友々素敵

人はなぜ生きるのか。それは生きているから。生きていることは素敵なことなのです。

熱中症になりかけた

2011年06月29日 22時30分31秒 | Weblog
 暑い。午後9時30分の室内で33度もある。こんな日だったのに、今日は井戸掘りに出かけた。場所が狭くて作業がしにくいだけでなく、風が通らないのでより暑さを感じた。いつものメンバーよりも少ない4人での作業だったから、もし誰かひとりでも気分が悪くなるようならすぐに中止しようと約束して取り掛かった。けれども2メートルも掘り進まないうちに瓦礫か石かにぶつかった。3度試してみたけれど、10センチか20センチほど掘り進むと同じように硬いものにぶつかる。これでは掘れないから今日はここまでにしようと言うことになった。太陽は暑く輝いている。私たちはひたすら水を飲んで凌いでいた。

 人は極限状態で何を思うのだろう。東日本震災に遭った人々がそういう中でも冷静に秩序を持って行動していたと世界から賞賛された。第2次世界大戦中の東京で、疎開する人々で上野駅はごった返していたが、それでも人々は順番を待って行動していたそうだ。プロレタリア作家から転向した高見順氏がそんな日記に書いているという。明治政府の中心となった薩長は西洋と対抗するために教育と産業に力点を置いた。極限状態にありながらパニックを起こさずに行動できたのはその教育の成果だろう。

 軍国主義教育とか民主主義教育とかいろいろあるけれど、戦中もそして今日も、人々が秩序だって行動できるのは教育のおかげである。
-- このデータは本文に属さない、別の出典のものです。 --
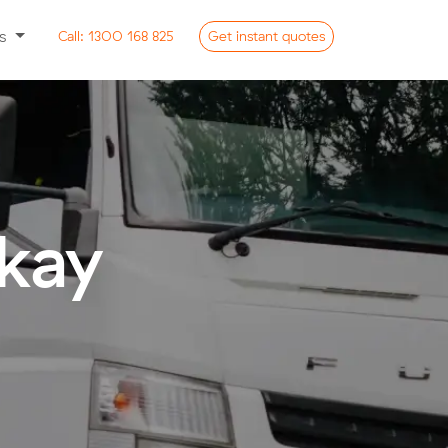
ss
Call:
1300 168 825
Get
instant
quotes
kay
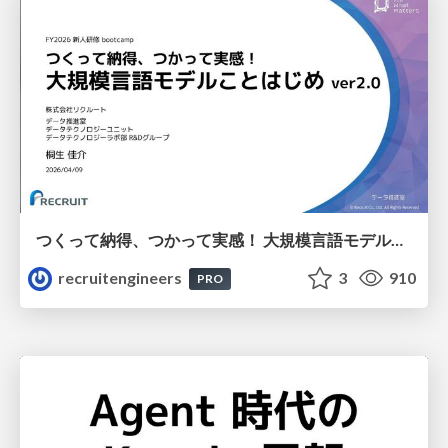
つくって納得、つかって実感！ 大規模言語モデルことはじめ ver2.0
recruitengineers
3
910
PRO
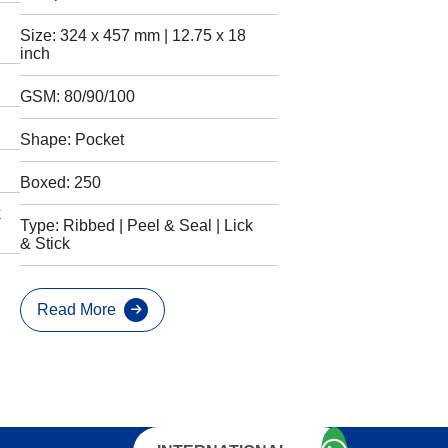
Size: 324 x 457 mm | 12.75 x 18
inch
GSM: 80/90/100
Shape: Pocket
Boxed: 250
k
Type: Ribbed | Peel & Seal | Lick
& Stick
Read More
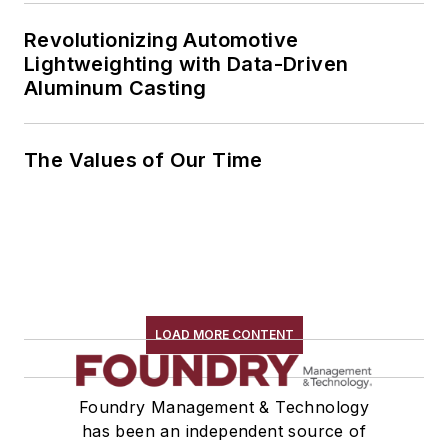
Revolutionizing Automotive
Lightweighting with Data-Driven
Aluminum Casting
The Values of Our Time
LOAD MORE CONTENT
Foundry Management & Technology
has been an independent source of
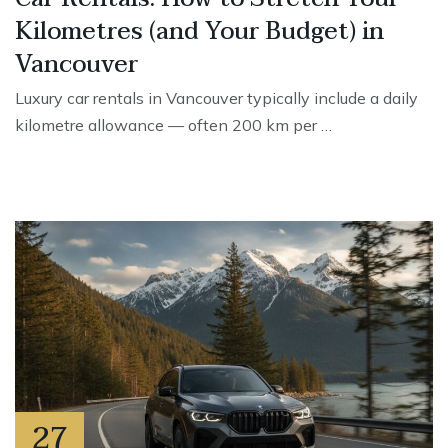
Kilometres (and Your Budget) in
Vancouver
Luxury car rentals in Vancouver typically include a daily
kilometre allowance — often 200 km per …
27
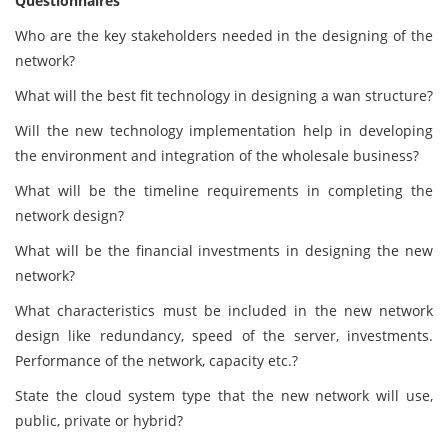
Questionnaires
Who are the key stakeholders needed in the designing of the
network?
What will the best fit technology in designing a wan structure?
Will the new technology implementation help in developing
the environment and integration of the wholesale business?
What will be the timeline requirements in completing the
network design?
What will be the financial investments in designing the new
network?
What characteristics must be included in the new network
design like redundancy, speed of the server, investments.
Performance of the network, capacity etc.?
State the cloud system type that the new network will use,
public, private or hybrid?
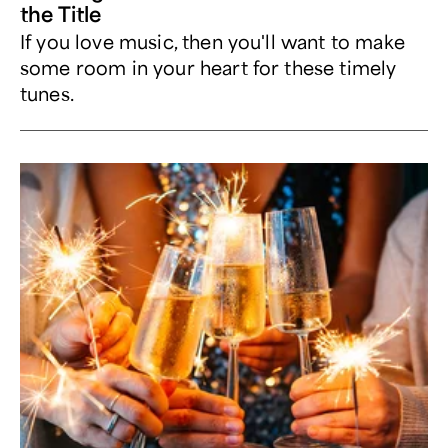
the Title
If you love music, then you'll want to make
some room in your heart for these timely
tunes.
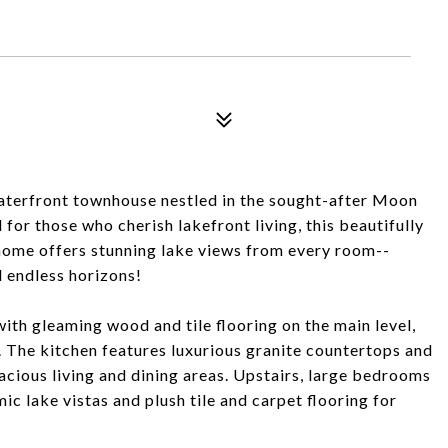
terfront townhouse nestled in the sought-after Moon
r those who cherish lakefront living, this beautifully
ome offers stunning lake views from every room--
 endless horizons!
 with gleaming wood and tile flooring on the main level,
n. The kitchen features luxurious granite countertops and
acious living and dining areas. Upstairs, large bedrooms
ic lake vistas and plush tile and carpet flooring for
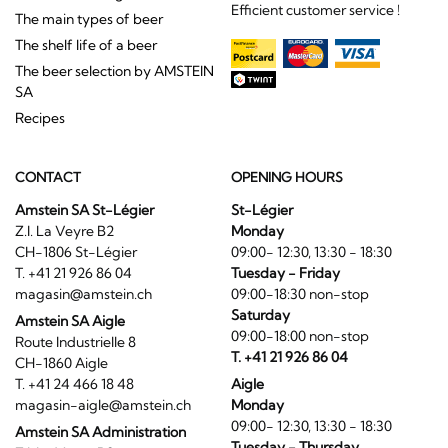
Efficient customer service !
The main types of beer
The shelf life of a beer
The beer selection by AMSTEIN
SA
Recipes
CONTACT
OPENING HOURS
Amstein SA St-Légier
St-Légier
Z.I. La Veyre B2
Monday
CH-1806 St-Légier
09:00- 12:30, 13:30 - 18:30
T. +41 21 926 86 04
Tuesday - Friday
magasin@amstein.ch
09:00-18:30 non-stop
Saturday
Amstein SA Aigle
09:00-18:00 non-stop
Route Industrielle 8
T. +41 21 926 86 04
CH-1860 Aigle
T. +41 24 466 18 48
Aigle
magasin-aigle@amstein.ch
Monday
09:00- 12:30, 13:30 - 18:30
Amstein SA Administration
Tuesday - Thursday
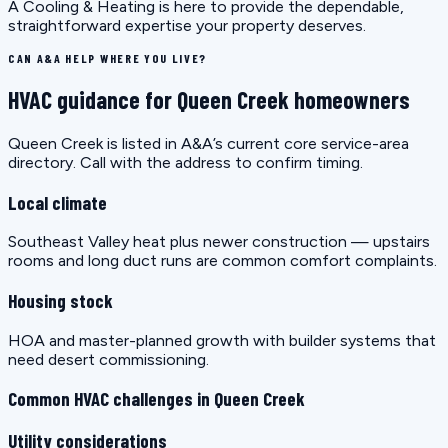
A Cooling & Heating is here to provide the dependable,
straightforward expertise your property deserves.
CAN A&A HELP WHERE YOU LIVE?
HVAC guidance for Queen Creek homeowners
Queen Creek is listed in A&A’s current core service-area
directory. Call with the address to confirm timing.
Local climate
Southeast Valley heat plus newer construction — upstairs
rooms and long duct runs are common comfort complaints.
Housing stock
HOA and master-planned growth with builder systems that
need desert commissioning.
Common HVAC challenges in Queen Creek
Utility considerations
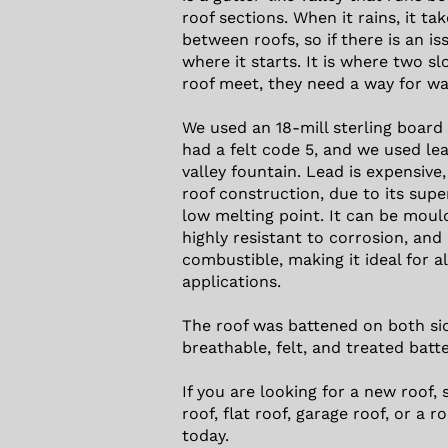
roof sections. When it rains, it ta
between roofs, so if there is an is
where it starts. It is where two sl
roof meet, they need a way for wa
We used an 18-mill sterling board
had a felt code 5, and we used le
valley fountain. Lead is expensive, 
roof construction, due to its supe
low melting point. It can be moul
highly resistant to corrosion, and
combustible, making it ideal for al
applications.
The roof was battened on both sid
breathable, felt, and treated batt
If you are looking for a new roof, s
roof, flat roof, garage roof, or a ro
today.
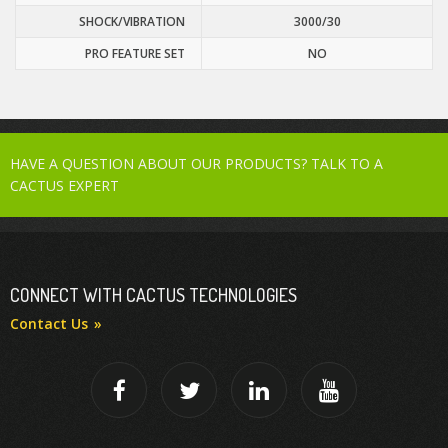
SHOCK/VIBRATION
3000/30
PRO FEATURE SET
NO
HAVE A QUESTION ABOUT OUR PRODUCTS? TALK TO A
CACTUS EXPERT
CONNECT WITH CACTUS TECHNOLOGIES
Contact Us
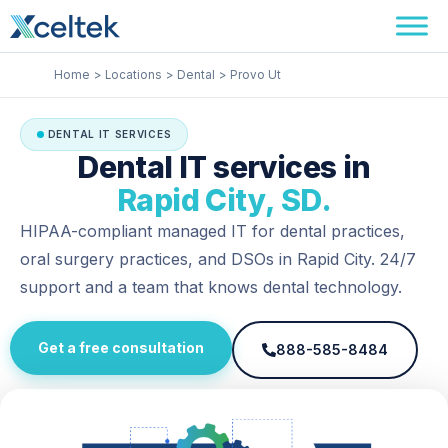
Skip
Facebook
Instagram
LinkedIn
to
content
Home
Locations
Dental
Provo Ut
DENTAL IT SERVICES
Dental IT services in
Rapid City, SD.
HIPAA-compliant managed IT for dental practices,
oral surgery practices, and DSOs in Rapid City. 24/7
support and a team that knows dental technology.
Get a free consultation
888-585-8484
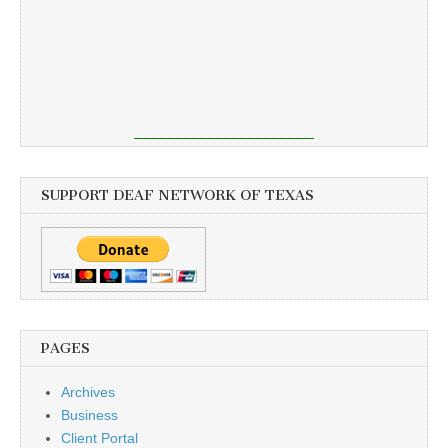
SUPPORT DEAF NETWORK OF TEXAS
PAGES
Archives
Business
Client Portal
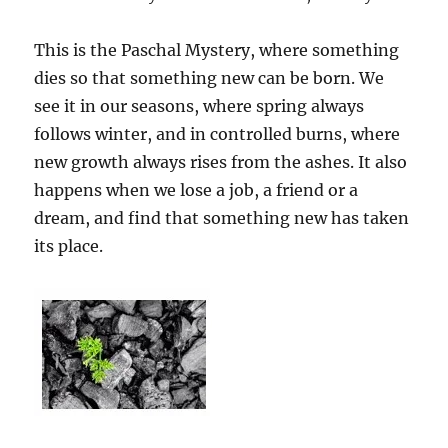
This is the Paschal Mystery, where something
dies so that something new can be born. We
see it in our seasons, where spring always
follows winter, and in controlled burns, where
new growth always rises from the ashes. It also
happens when we lose a job, a friend or a
dream, and find that something new has taken
its place.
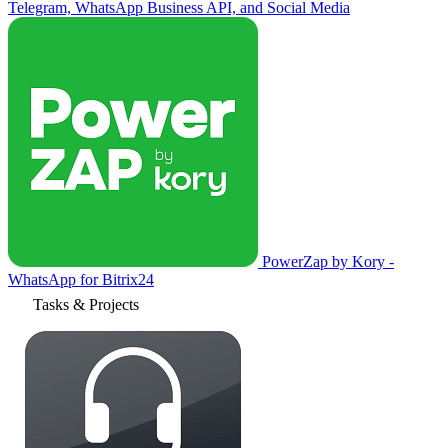
Telegram, WhatsApp Business API, and Social Media
PowerZap by Kory -
WhatsApp for Bitrix24
Tasks & Projects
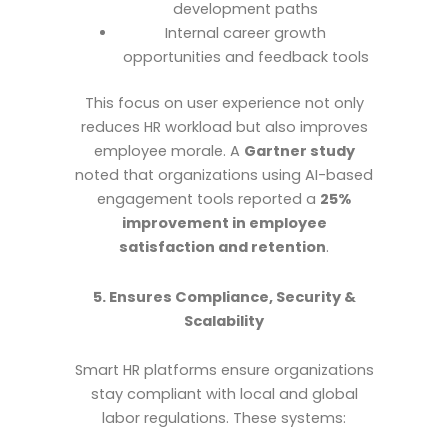
development paths
Internal career growth
opportunities and feedback tools
This focus on user experience not only
reduces HR workload but also improves
employee morale. A
Gartner study
noted that organizations using AI-based
engagement tools reported a
25%
improvement in employee
satisfaction and retention
.
5. Ensures Compliance, Security &
Scalability
Smart HR platforms ensure organizations
stay compliant with local and global
labor regulations. These systems:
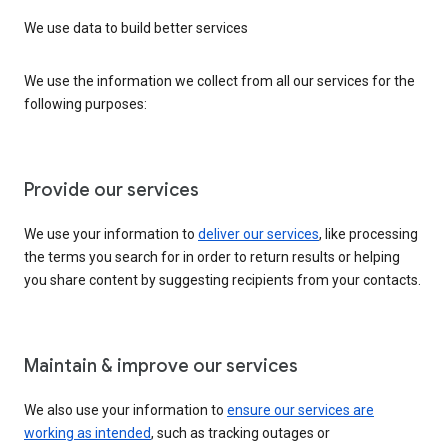
We use data to build better services
We use the information we collect from all our services for the
following purposes:
Provide our services
We use your information to
deliver our services
, like processing
the terms you search for in order to return results or helping
you share content by suggesting recipients from your contacts.
Maintain & improve our services
We also use your information to
ensure our services are
working as intended
, such as tracking outages or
教育の基本はどのような体制の社会であっても、まず社会に役に立つ人間を作ることであるが、そのためには人として他人を思いやることを教えている。民主主義は自己中心的だと非難する人がいるけれど、自分が生きることはひとりでは生きられないので、つまり他人がいてはじめて自分が生きていることを認識するのが民主主義である。他人を意識しなければ自分の幸せも不幸もない。だからこそ他人を思いやる心を育てることが大事になるし、教育はそれを教えて来た。

 確かに民族的にも日本人は他人を思いやる心を共有の財産として来たのかも知れないが、おそらくそれは教育の成果であろう。教育が広く行き渡るというのは、コミュニケーッション能力を高めるということだ。共有する情緒とか感情が濃密であれば、結びつきも深い。そこには争いを避けたい思考が働く。教育はこうしたコミュニケーッション能力を高めることにある。パニックや暴動が押さえられたのもこの共通の理解力にあると思う。先進国が比較的理性的なのはそのためだと思うけれど、逆に相手を思いやるがために不正を正すことに躊躇してしまうことにもなりかねない。

 暑さの中で恋する人を思いやることが出来るのであれば、極めて冷静な理性と思うけれど、しかし逆に、そうした極限状態にありながら自分の恋人のことしか頭に無いのは理性的なのだろうかという疑問も浮ぶ。人の欲望とこれを抑える理性とは矛盾するけれど同時に一体的なものなのかも知れない。今晩も熱帯夜だという。どんな夢を見るのだろうか。